■ TASK: Line by line, repeat the data below exactly, beginning at the first line and ending at the line with "Certified Organic". Omit pictures.

■ AVAILABLE DATA:
───

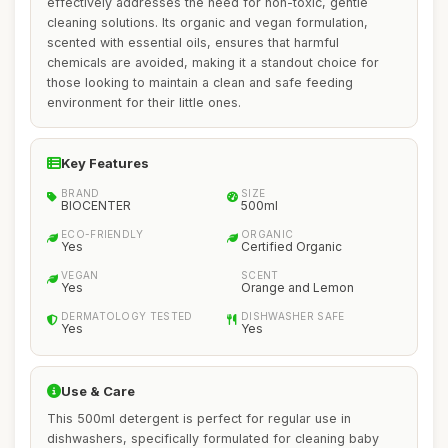
effectively addresses the need for non-toxic, gentle
cleaning solutions. Its organic and vegan formulation,
scented with essential oils, ensures that harmful
chemicals are avoided, making it a standout choice for
those looking to maintain a clean and safe feeding
environment for their little ones.
Key Features
BRAND
SIZE
BIOCENTER
500ml
ECO-FRIENDLY
ORGANIC
Yes
Certified Organic
VEGAN
SCENT
Yes
Orange and Lemon
DERMATOLOGY TESTED
DISHWASHER SAFE
Yes
Yes
Use & Care
This 500ml detergent is perfect for regular use in
dishwashers, specifically formulated for cleaning baby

───

■ WRITTEN SOLUTION:
effectively addresses the need for non-toxic, gentle
cleaning solutions. Its organic and vegan formulation,
scented with essential oils, ensures that harmful
chemicals are avoided, making it a standout choice for
those looking to maintain a clean and safe feeding
environment for their little ones.
Key Features
BRAND
SIZE
BIOCENTER
500ml
ECO-FRIENDLY
ORGANIC
Yes
Certified Organic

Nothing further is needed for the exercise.